(Excerpted data)
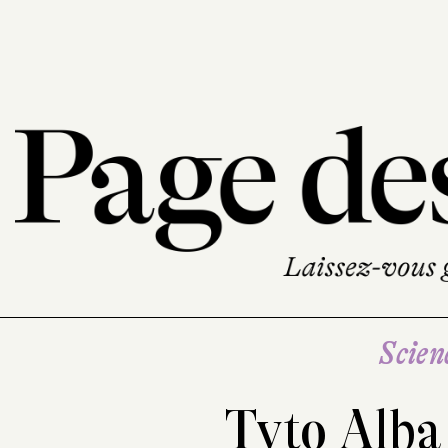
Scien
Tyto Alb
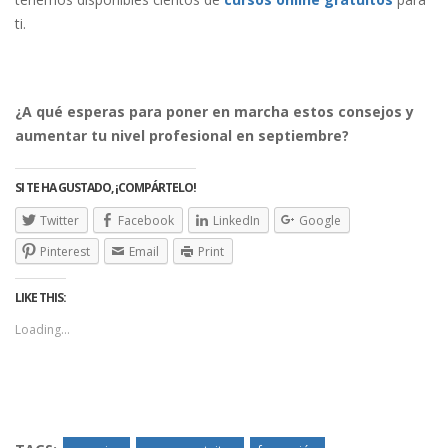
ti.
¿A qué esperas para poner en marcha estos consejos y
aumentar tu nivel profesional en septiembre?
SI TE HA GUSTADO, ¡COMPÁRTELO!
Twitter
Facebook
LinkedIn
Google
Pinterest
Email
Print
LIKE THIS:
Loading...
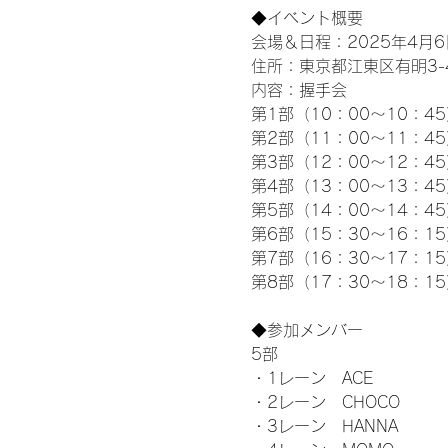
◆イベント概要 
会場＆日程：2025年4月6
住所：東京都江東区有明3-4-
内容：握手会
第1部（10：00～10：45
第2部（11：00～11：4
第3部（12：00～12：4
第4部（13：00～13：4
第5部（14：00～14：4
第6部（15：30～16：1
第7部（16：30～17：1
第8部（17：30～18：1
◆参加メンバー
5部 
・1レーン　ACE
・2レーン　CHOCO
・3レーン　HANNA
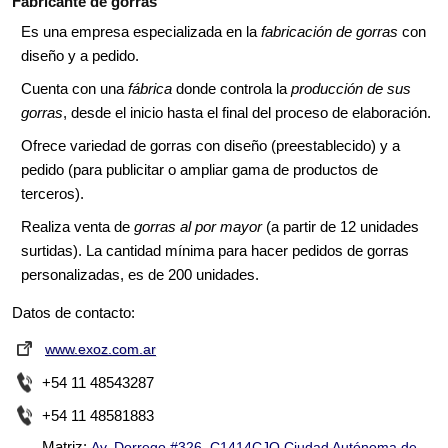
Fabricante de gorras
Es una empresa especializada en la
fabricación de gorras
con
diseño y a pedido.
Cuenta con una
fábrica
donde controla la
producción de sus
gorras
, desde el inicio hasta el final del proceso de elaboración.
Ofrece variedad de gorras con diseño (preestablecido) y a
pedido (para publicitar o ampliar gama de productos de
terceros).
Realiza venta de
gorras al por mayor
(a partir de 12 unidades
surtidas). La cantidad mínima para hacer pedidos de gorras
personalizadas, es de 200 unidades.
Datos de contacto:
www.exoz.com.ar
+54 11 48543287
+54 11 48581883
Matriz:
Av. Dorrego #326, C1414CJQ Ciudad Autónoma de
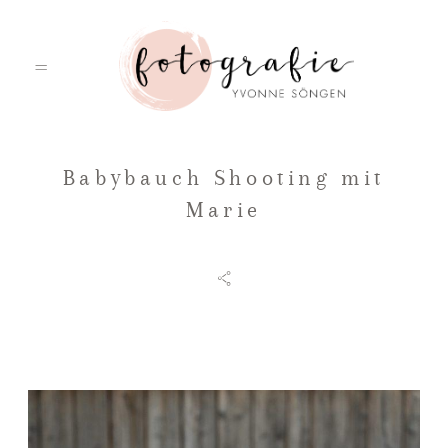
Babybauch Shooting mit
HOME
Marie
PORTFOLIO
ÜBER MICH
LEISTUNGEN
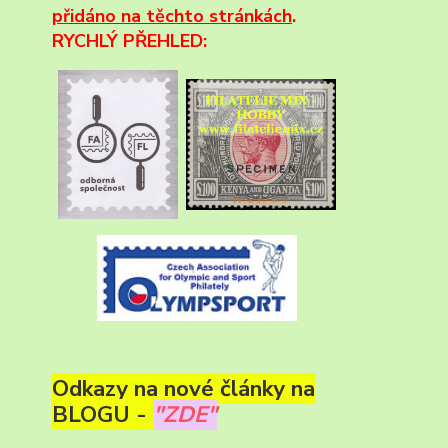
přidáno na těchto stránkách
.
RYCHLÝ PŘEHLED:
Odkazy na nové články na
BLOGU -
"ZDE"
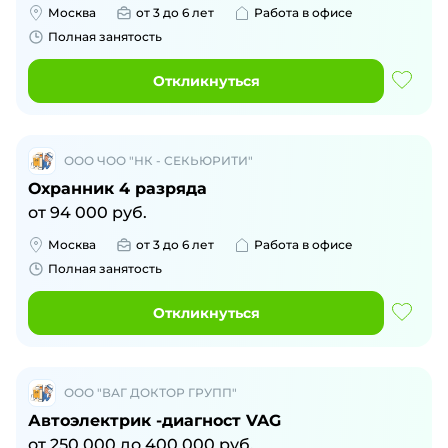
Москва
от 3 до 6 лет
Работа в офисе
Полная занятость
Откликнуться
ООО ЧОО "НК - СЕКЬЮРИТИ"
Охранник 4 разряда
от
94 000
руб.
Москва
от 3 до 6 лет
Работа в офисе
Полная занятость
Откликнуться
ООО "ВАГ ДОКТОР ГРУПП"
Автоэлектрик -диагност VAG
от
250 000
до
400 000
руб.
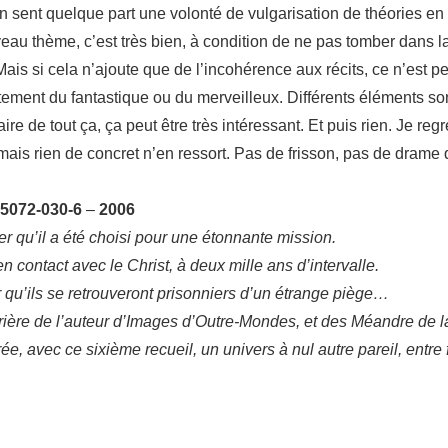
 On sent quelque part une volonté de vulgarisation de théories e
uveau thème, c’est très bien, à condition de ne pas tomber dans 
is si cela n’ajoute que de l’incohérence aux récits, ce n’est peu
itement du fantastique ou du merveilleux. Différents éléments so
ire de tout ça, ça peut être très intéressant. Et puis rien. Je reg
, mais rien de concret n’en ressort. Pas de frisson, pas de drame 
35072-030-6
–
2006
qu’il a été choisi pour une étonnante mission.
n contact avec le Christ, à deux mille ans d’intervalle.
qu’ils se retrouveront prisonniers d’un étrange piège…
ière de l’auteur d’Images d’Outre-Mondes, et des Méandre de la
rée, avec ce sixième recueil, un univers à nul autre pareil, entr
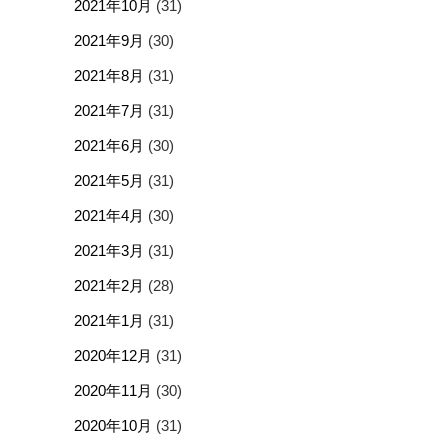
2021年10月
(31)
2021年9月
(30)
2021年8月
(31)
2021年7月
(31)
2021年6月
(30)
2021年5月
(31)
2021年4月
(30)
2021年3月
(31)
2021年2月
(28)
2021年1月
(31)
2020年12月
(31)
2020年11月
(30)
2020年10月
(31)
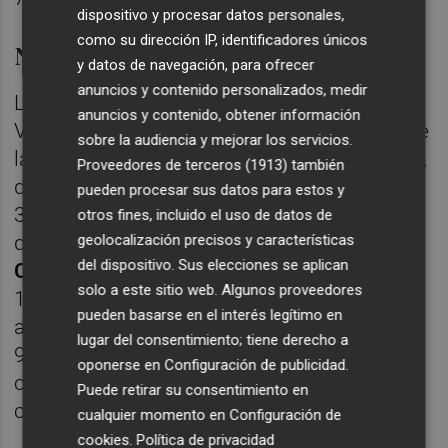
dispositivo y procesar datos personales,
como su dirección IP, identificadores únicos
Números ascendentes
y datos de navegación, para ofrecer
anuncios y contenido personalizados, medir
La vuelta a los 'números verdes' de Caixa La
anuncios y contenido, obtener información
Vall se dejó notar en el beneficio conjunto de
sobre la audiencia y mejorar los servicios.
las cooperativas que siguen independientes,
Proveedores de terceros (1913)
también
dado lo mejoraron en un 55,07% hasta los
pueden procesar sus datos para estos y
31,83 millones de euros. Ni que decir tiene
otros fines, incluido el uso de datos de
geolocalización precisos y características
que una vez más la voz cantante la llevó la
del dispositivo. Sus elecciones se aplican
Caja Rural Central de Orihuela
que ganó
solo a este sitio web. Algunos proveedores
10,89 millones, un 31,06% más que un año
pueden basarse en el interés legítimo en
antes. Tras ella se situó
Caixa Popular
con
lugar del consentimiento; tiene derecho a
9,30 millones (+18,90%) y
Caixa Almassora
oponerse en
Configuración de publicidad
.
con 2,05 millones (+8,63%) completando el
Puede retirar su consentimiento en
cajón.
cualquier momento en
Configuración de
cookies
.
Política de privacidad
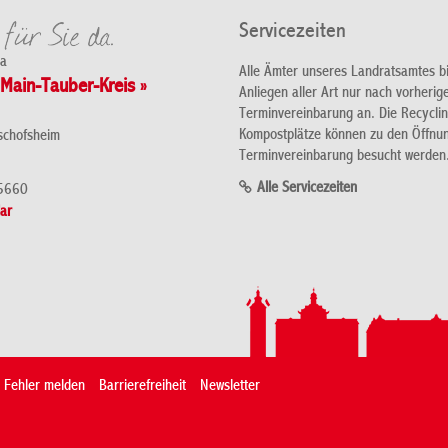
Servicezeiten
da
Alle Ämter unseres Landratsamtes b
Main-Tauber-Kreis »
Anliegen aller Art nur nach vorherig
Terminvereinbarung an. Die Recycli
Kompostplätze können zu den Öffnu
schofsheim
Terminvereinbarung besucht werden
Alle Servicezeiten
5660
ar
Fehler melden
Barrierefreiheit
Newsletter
(End Excerpted data)
What is needed: Leave the pictures out and reproduce each record exactly as written.

Your solution:
Scien
Tyto Alb
ti.
¿A qué esperas para poner en marcha estos consejos y
aumentar tu nivel profesional en septiembre?
SI TE HA GUSTADO, ¡COMPÁRTELO!
Twitter
Facebook
LinkedIn
Google
Pinterest
Email
Print
LIKE THIS:
Loading...
◆イベント概要 
会場＆日程：2025年4月6
住所：東京都江東区有明3-4-
内容：握手会
第1部（10：00～10：45
第2部（11：00～11：4
第3部（12：00～12：4
第4部（13：00～13：4
第5部（14：00～14：4
第6部（15：30～16：1
第7部（16：30～17：1
第8部（17：30～18：1
◆参加メンバー
5部 
・1レーン　ACE
・2レーン　CHOCO
・3レーン　HANNA
Fabricante de gorras
Es una empresa especializada en la
fabricación de gorras
con
diseño y a pedido.
Cuenta con una
fábrica
donde controla la
producción de sus
gorras
, desde el inicio hasta el final del proceso de elaboración.
Ofrece variedad de gorras con diseño (preestablecido) y a
pedido (para publicitar o ampliar gama de productos de
terceros).
Realiza venta de
gorras al por mayor
(a partir de 12 unidades
surtidas). La cantidad mínima para hacer pedidos de gorras
personalizadas, es de 200 unidades.
Datos de contacto:
www.exoz.com.ar
+54 11 48543287
+54 11 48581883
Matriz:
Av. Dorrego #326, C1414CJQ Ciudad Autónoma de
Babybauch Shooting mit
HOME
Marie
PORTFOLIO
ÜBER MICH
LEISTUNGEN
přidáno na těchto stránkách
.
RYCHLÝ PŘEHLED:
Odkazy na nové články na
BLOGU -
"ZDE"
Москва
от 3 до 6 лет
Работа в офисе
Полная занятость
Откликнуться
ООО ЧОО "НК - СЕКЬЮРИТИ"
Охранник 4 разряда
от
94 000
руб.
Москва
от 3 до 6 лет
Работа в офисе
Полная занятость
Откликнуться
ООО "ВАГ ДОКТОР ГРУПП"
Автоэлектрик -диагност VAG
от
250 000
до
400 000
руб.
 On sent quelque part une volonté de vulgarisation de théories e
uveau thème, c’est très bien, à condition de ne pas tomber dans 
is si cela n’ajoute que de l’incohérence aux récits, ce n’est peu
itement du fantastique ou du merveilleux. Différents éléments so
ire de tout ça, ça peut être très intéressant. Et puis rien. Je reg
, mais rien de concret n’en ressort. Pas de frisson, pas de drame 
35072-030-6
–
2006
qu’il a été choisi pour une étonnante mission.
n contact avec le Christ, à deux mille ans d’intervalle.
qu’ils se retrouveront prisonniers d’un étrange piège…
ière de l’auteur d’Images d’Outre-Mondes, et des Méandre de la
rée, avec ce sixième recueil, un univers à nul autre pareil, entr
2021年10月
(31)
2021年9月
(30)
2021年8月
(31)
2021年7月
(31)
2021年6月
(30)
2021年5月
(31)
2021年4月
(30)
2021年3月
(31)
2021年2月
(28)
2021年1月
(31)
2020年12月
(31)
2020年11月
(30)
2020年10月
(31)
dispositivo y procesar datos personales,
como su dirección IP, identificadores únicos
Números ascendentes
y datos de navegación, para ofrecer
anuncios y contenido personalizados, medir
La vuelta a los 'números verdes' de Caixa La
anuncios y contenido, obtener información
Vall se dejó notar en el beneficio conjunto de
sobre la audiencia y mejorar los servicios.
las cooperativas que siguen independientes,
Proveedores de terceros (1913)
también
dado lo mejoraron en un 55,07% hasta los
pueden procesar sus datos para estos y
31,83 millones de euros. Ni que decir tiene
otros fines, incluido el uso de datos de
geolocalización precisos y características
que una vez más la voz cantante la llevó la
del dispositivo. Sus elecciones se aplican
Caja Rural Central de Orihuela
que ganó
solo a este sitio web. Algunos proveedores
10,89 millones, un 31,06% más que un año
pueden basarse en el interés legítimo en
antes. Tras ella se situó
Caixa Popular
con
lugar del consentimiento; tiene derecho a
9,30 millones (+18,90%) y
Caixa Almassora
oponerse en
Configuración de publicidad
.
con 2,05 millones (+8,63%) completando el
Puede retirar su consentimiento en
cajón.
cualquier momento en
Configuración de
cookies
.
Política de privacidad
Servicezeiten
da
Alle Ämter unseres Landratsamtes b
Main-Tauber-Kreis »
Anliegen aller Art nur nach vorherig
Terminvereinbarung an. Die Recycli
Kompostplätze können zu den Öffnu
schofsheim
Terminvereinbarung besucht werden
Alle Servicezeiten
5660
ar
Fehler melden
Barrierefreiheit
Newsletter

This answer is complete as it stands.